== DESCRIPTION OF THE TASK ==
Please repeat the whole listing exactly, but leave the pictures out.

==== INFORMATION GIVEN

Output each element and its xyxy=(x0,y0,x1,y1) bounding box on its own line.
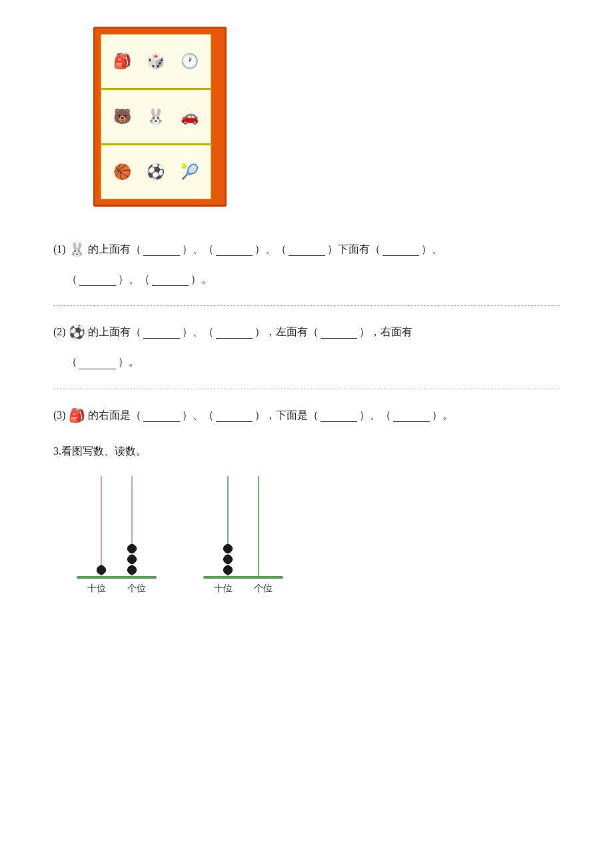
abacus1-ones-label: 个位 xyxy=(127,583,147,595)
abacus1-tens-line xyxy=(101,476,102,576)
divider-1 xyxy=(53,305,560,306)
q3-blank2[interactable] xyxy=(216,409,253,422)
abacus2-tens-rod xyxy=(223,476,233,576)
bead xyxy=(223,555,233,564)
q1-blank4[interactable] xyxy=(382,243,419,256)
q3-sep2: ），下面是（ xyxy=(255,403,318,428)
shelf2-item3: 🚗 xyxy=(181,109,199,124)
page: 🎒 🎲 🕐 🐻 🐰 🚗 🏀 ⚽ 🎾 xyxy=(0,0,613,621)
abacus2-ones-line xyxy=(258,476,259,576)
q2-blank4[interactable] xyxy=(79,356,116,369)
q2-blank2[interactable] xyxy=(216,325,253,339)
shelf3-item3: 🎾 xyxy=(181,165,199,179)
q1-sep3: ）下面有（ xyxy=(327,237,380,262)
q3-blank1[interactable] xyxy=(143,409,180,422)
abacus2-tens-label: 十位 xyxy=(213,583,233,595)
q1-line1: (1) 🐰 的上面有（）、（）、（）下面有（）、 xyxy=(53,233,560,265)
q1-line2: （）、（）。 xyxy=(53,267,560,292)
question-1: (1) 🐰 的上面有（）、（）、（）下面有（）、 （）、（）。 xyxy=(53,233,560,292)
q1-sep6: ）。 xyxy=(191,267,212,292)
abacus1-base xyxy=(77,576,157,579)
q3-sep4: ）。 xyxy=(432,403,453,428)
q1-label: (1) xyxy=(53,237,66,262)
shelf2-item1: 🐻 xyxy=(113,109,131,124)
q2-sep1: ）、（ xyxy=(182,319,214,345)
q1-text-part2: （ xyxy=(67,267,77,292)
q3-blank4[interactable] xyxy=(393,409,430,422)
q2-sep4: ）。 xyxy=(118,349,139,375)
cabinet-section: 🎒 🎲 🕐 🐻 🐰 🚗 🏀 ⚽ 🎾 xyxy=(53,27,560,213)
abacus-area: 十位 个位 xyxy=(53,469,560,595)
q1-sep2: ）、（ xyxy=(255,237,287,262)
shelf3-item2: ⚽ xyxy=(147,165,165,179)
abacus2-ones-label: 个位 xyxy=(253,583,273,595)
bead xyxy=(223,544,233,553)
q2-line2: （）。 xyxy=(53,349,560,375)
shelf-1: 🎒 🎲 🕐 xyxy=(101,35,211,90)
bead xyxy=(127,555,137,564)
abacus1-tens-beads xyxy=(97,565,106,575)
abacus1-ones-beads xyxy=(127,544,137,575)
q1-icon: 🐰 xyxy=(69,233,85,265)
abacus2-tens-beads xyxy=(223,544,233,575)
q3-blank3[interactable] xyxy=(320,409,357,422)
q1-sep4: ）、 xyxy=(421,237,442,262)
q1-sep5: ）、（ xyxy=(118,267,150,292)
bead xyxy=(97,565,106,575)
q2-text-part1: 的上面有（ xyxy=(88,319,141,345)
abacus-2: 十位 个位 xyxy=(200,469,287,595)
shelf-3: 🏀 ⚽ 🎾 xyxy=(101,145,211,199)
questions-section: (1) 🐰 的上面有（）、（）、（）下面有（）、 （）、（）。 (2) ⚽ 的上… xyxy=(53,233,560,431)
abacus1-tens-label: 十位 xyxy=(87,583,107,595)
q2-blank1[interactable] xyxy=(143,325,180,339)
q2-label: (2) xyxy=(53,319,66,345)
q2-text-part2: （ xyxy=(67,349,77,375)
question-3: (3) 🎒 的右面是（）、（），下面是（）、（）。 xyxy=(53,399,560,431)
abacus2-ones-rod xyxy=(253,476,264,576)
bead xyxy=(223,565,233,575)
q2-blank3[interactable] xyxy=(320,325,357,339)
q3-label: (3) xyxy=(53,403,66,428)
q3-text-part1: 的右面是（ xyxy=(88,403,141,428)
cabinet-illustration: 🎒 🎲 🕐 🐻 🐰 🚗 🏀 ⚽ 🎾 xyxy=(93,27,240,213)
abacus2-base xyxy=(203,576,283,579)
bead xyxy=(127,565,137,575)
abacus1-labels: 十位 个位 xyxy=(77,583,157,595)
abacus2-frame xyxy=(203,469,283,576)
section3-title: 3.看图写数、读数。 xyxy=(53,445,560,459)
q3-line1: (3) 🎒 的右面是（）、（），下面是（）、（）。 xyxy=(53,399,560,431)
shelf2-item2: 🐰 xyxy=(147,109,165,124)
q2-line1: (2) ⚽ 的上面有（）、（），左面有（），右面有 xyxy=(53,316,560,348)
abacus-1: 十位 个位 xyxy=(73,469,160,595)
q1-blank6[interactable] xyxy=(152,273,189,286)
q2-sep3: ），右面有 xyxy=(359,319,412,345)
shelf3-item1: 🏀 xyxy=(113,165,131,179)
shelf-2: 🐻 🐰 🚗 xyxy=(101,90,211,145)
q3-sep1: ）、（ xyxy=(182,403,214,428)
q1-blank3[interactable] xyxy=(289,243,325,256)
q2-sep2: ），左面有（ xyxy=(255,319,318,345)
q1-blank2[interactable] xyxy=(216,243,253,256)
q1-sep1: ）、（ xyxy=(182,237,214,262)
abacus1-frame xyxy=(77,469,157,576)
q3-sep3: ）、（ xyxy=(359,403,391,428)
question-2: (2) ⚽ 的上面有（）、（），左面有（），右面有 （）。 xyxy=(53,316,560,375)
abacus2-labels: 十位 个位 xyxy=(203,583,283,595)
abacus1-tens-rod xyxy=(96,476,107,576)
abacus1-ones-rod xyxy=(127,476,137,576)
q1-blank1[interactable] xyxy=(143,243,180,256)
q2-icon: ⚽ xyxy=(69,316,85,348)
shelf1-item1: 🎒 xyxy=(113,54,131,69)
section3: 3.看图写数、读数。 xyxy=(53,445,560,595)
bead xyxy=(127,544,137,553)
q3-icon: 🎒 xyxy=(69,399,85,431)
q1-blank5[interactable] xyxy=(79,273,116,286)
q1-text-part1: 的上面有（ xyxy=(88,237,141,262)
shelf1-item2: 🎲 xyxy=(147,54,165,69)
divider-2 xyxy=(53,389,560,389)
shelf1-item3: 🕐 xyxy=(181,54,199,69)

========

== TASK ANSWER ==
Output each element and its xyxy=(x0,y0,x1,y1) bounding box on its own line.
abacus1-ones-label: 个位 xyxy=(127,583,147,595)
abacus1-tens-line xyxy=(101,476,102,576)
divider-1 xyxy=(53,305,560,306)
q3-blank2[interactable] xyxy=(216,409,253,422)
abacus2-tens-rod xyxy=(223,476,233,576)
bead xyxy=(223,555,233,564)
q1-blank4[interactable] xyxy=(382,243,419,256)
q3-sep2: ），下面是（ xyxy=(255,403,318,428)
shelf2-item3: 🚗 xyxy=(181,109,199,124)
page: 🎒 🎲 🕐 🐻 🐰 🚗 🏀 ⚽ 🎾 xyxy=(0,0,613,621)
abacus2-ones-line xyxy=(258,476,259,576)
q2-blank4[interactable] xyxy=(79,356,116,369)
q2-blank2[interactable] xyxy=(216,325,253,339)
shelf3-item3: 🎾 xyxy=(181,165,199,179)
q1-sep3: ）下面有（ xyxy=(327,237,380,262)
q3-blank1[interactable] xyxy=(143,409,180,422)
abacus2-tens-label: 十位 xyxy=(213,583,233,595)
q1-line1: (1) 🐰 的上面有（）、（）、（）下面有（）、 xyxy=(53,233,560,265)
q1-line2: （）、（）。 xyxy=(53,267,560,292)
question-1: (1) 🐰 的上面有（）、（）、（）下面有（）、 （）、（）。 xyxy=(53,233,560,292)
q1-sep6: ）。 xyxy=(191,267,212,292)
abacus1-base xyxy=(77,576,157,579)
q3-sep4: ）。 xyxy=(432,403,453,428)
q1-label: (1) xyxy=(53,237,66,262)
shelf2-item1: 🐻 xyxy=(113,109,131,124)
q2-sep1: ）、（ xyxy=(182,319,214,345)
q1-text-part2: （ xyxy=(67,267,77,292)
q3-blank4[interactable] xyxy=(393,409,430,422)
q2-sep4: ）。 xyxy=(118,349,139,375)
cabinet-section: 🎒 🎲 🕐 🐻 🐰 🚗 🏀 ⚽ 🎾 xyxy=(53,27,560,213)
abacus-area: 十位 个位 xyxy=(53,469,560,595)
q1-sep2: ）、（ xyxy=(255,237,287,262)
shelf3-item2: ⚽ xyxy=(147,165,165,179)
abacus2-ones-label: 个位 xyxy=(253,583,273,595)
bead xyxy=(223,544,233,553)
q2-line2: （）。 xyxy=(53,349,560,375)
shelf-1: 🎒 🎲 🕐 xyxy=(101,35,211,90)
bead xyxy=(127,555,137,564)
abacus1-tens-beads xyxy=(97,565,106,575)
abacus1-ones-beads xyxy=(127,544,137,575)
q1-icon: 🐰 xyxy=(69,233,85,265)
abacus2-tens-beads xyxy=(223,544,233,575)
q3-blank3[interactable] xyxy=(320,409,357,422)
q1-sep4: ）、 xyxy=(421,237,442,262)
q1-sep5: ）、（ xyxy=(118,267,150,292)
bead xyxy=(97,565,106,575)
q2-text-part1: 的上面有（ xyxy=(88,319,141,345)
abacus-2: 十位 个位 xyxy=(200,469,287,595)
shelf-3: 🏀 ⚽ 🎾 xyxy=(101,145,211,199)
questions-section: (1) 🐰 的上面有（）、（）、（）下面有（）、 （）、（）。 (2) ⚽ 的上… xyxy=(53,233,560,431)
abacus1-tens-label: 十位 xyxy=(87,583,107,595)
q2-blank1[interactable] xyxy=(143,325,180,339)
q2-label: (2) xyxy=(53,319,66,345)
q2-text-part2: （ xyxy=(67,349,77,375)
question-3: (3) 🎒 的右面是（）、（），下面是（）、（）。 xyxy=(53,399,560,431)
abacus2-ones-rod xyxy=(253,476,264,576)
bead xyxy=(223,565,233,575)
q2-blank3[interactable] xyxy=(320,325,357,339)
q3-label: (3) xyxy=(53,403,66,428)
q3-text-part1: 的右面是（ xyxy=(88,403,141,428)
cabinet-illustration: 🎒 🎲 🕐 🐻 🐰 🚗 🏀 ⚽ 🎾 xyxy=(93,27,240,213)
abacus2-base xyxy=(203,576,283,579)
bead xyxy=(127,565,137,575)
abacus1-labels: 十位 个位 xyxy=(77,583,157,595)
abacus2-frame xyxy=(203,469,283,576)
section3-title: 3.看图写数、读数。 xyxy=(53,445,560,459)
q3-line1: (3) 🎒 的右面是（）、（），下面是（）、（）。 xyxy=(53,399,560,431)
shelf2-item2: 🐰 xyxy=(147,109,165,124)
q2-line1: (2) ⚽ 的上面有（）、（），左面有（），右面有 xyxy=(53,316,560,348)
abacus-1: 十位 个位 xyxy=(73,469,160,595)
q1-blank6[interactable] xyxy=(152,273,189,286)
q2-sep3: ），右面有 xyxy=(359,319,412,345)
shelf3-item1: 🏀 xyxy=(113,165,131,179)
shelf-2: 🐻 🐰 🚗 xyxy=(101,90,211,145)
q3-sep1: ）、（ xyxy=(182,403,214,428)
q1-blank3[interactable] xyxy=(289,243,325,256)
q2-sep2: ），左面有（ xyxy=(255,319,318,345)
q1-blank2[interactable] xyxy=(216,243,253,256)
q1-sep1: ）、（ xyxy=(182,237,214,262)
abacus1-frame xyxy=(77,469,157,576)
q3-sep3: ）、（ xyxy=(359,403,391,428)
question-2: (2) ⚽ 的上面有（）、（），左面有（），右面有 （）。 xyxy=(53,316,560,375)
abacus2-labels: 十位 个位 xyxy=(203,583,283,595)
abacus1-tens-rod xyxy=(96,476,107,576)
abacus1-ones-rod xyxy=(127,476,137,576)
q1-blank1[interactable] xyxy=(143,243,180,256)
q2-icon: ⚽ xyxy=(69,316,85,348)
shelf1-item1: 🎒 xyxy=(113,54,131,69)
section3: 3.看图写数、读数。 xyxy=(53,445,560,595)
bead xyxy=(127,544,137,553)
q3-icon: 🎒 xyxy=(69,399,85,431)
q1-blank5[interactable] xyxy=(79,273,116,286)
q1-text-part1: 的上面有（ xyxy=(88,237,141,262)
shelf1-item2: 🎲 xyxy=(147,54,165,69)
divider-2 xyxy=(53,389,560,389)
shelf1-item3: 🕐 xyxy=(181,54,199,69)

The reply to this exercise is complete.